-- DATA RECORDS --
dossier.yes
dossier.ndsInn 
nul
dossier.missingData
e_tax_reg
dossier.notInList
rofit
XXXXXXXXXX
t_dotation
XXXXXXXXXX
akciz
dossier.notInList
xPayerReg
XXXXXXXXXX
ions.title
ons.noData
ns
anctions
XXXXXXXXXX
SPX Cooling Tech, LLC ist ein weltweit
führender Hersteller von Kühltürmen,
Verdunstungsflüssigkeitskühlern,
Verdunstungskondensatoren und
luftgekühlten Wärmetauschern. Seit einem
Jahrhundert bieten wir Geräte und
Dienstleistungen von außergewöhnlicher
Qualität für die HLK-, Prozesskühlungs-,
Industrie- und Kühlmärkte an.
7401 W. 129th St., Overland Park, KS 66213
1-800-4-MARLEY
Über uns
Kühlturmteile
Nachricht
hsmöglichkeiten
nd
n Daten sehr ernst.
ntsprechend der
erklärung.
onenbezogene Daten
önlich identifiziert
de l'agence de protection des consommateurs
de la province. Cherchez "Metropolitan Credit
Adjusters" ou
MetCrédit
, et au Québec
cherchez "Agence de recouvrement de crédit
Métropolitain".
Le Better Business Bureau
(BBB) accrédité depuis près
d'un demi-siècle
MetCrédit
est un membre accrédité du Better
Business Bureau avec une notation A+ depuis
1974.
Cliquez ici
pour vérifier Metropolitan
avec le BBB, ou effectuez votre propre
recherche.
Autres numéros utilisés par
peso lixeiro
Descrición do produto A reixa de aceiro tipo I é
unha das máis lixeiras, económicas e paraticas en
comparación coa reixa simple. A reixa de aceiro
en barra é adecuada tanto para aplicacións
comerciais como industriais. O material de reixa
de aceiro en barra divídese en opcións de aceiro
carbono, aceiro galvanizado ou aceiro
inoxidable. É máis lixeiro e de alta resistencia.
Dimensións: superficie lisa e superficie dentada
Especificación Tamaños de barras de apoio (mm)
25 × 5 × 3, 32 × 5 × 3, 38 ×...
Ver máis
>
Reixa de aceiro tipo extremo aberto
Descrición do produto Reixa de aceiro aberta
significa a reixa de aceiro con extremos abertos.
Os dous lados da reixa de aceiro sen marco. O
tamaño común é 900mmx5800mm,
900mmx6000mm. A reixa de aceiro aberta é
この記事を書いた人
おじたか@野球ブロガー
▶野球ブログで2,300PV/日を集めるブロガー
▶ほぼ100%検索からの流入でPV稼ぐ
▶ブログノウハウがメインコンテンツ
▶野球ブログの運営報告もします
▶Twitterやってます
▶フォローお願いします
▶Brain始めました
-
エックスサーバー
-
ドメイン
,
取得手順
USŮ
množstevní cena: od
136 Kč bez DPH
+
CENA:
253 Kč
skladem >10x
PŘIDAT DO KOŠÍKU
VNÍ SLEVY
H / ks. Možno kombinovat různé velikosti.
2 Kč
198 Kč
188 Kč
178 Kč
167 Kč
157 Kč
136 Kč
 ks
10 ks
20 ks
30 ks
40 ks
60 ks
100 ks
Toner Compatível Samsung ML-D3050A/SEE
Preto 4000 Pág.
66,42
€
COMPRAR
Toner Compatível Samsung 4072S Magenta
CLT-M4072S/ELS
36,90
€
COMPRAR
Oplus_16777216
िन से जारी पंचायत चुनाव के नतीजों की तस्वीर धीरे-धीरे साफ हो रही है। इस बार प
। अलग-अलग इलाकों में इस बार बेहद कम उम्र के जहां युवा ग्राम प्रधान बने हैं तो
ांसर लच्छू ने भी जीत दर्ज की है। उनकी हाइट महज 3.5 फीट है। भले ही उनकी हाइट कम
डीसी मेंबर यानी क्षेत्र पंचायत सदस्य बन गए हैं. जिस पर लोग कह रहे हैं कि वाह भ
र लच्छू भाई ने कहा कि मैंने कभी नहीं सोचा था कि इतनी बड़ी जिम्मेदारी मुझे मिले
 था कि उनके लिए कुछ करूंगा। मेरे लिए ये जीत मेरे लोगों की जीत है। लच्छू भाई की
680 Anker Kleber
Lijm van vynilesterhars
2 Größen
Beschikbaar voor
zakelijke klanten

-- TASK DESCRIPTION --
For each line above that contains the word "produto", copy that line.

-- ANSWER FOR THIS EXERCISE --
Descrición do produto A reixa de aceiro tipo I é
Descrición do produto Reixa de aceiro aberta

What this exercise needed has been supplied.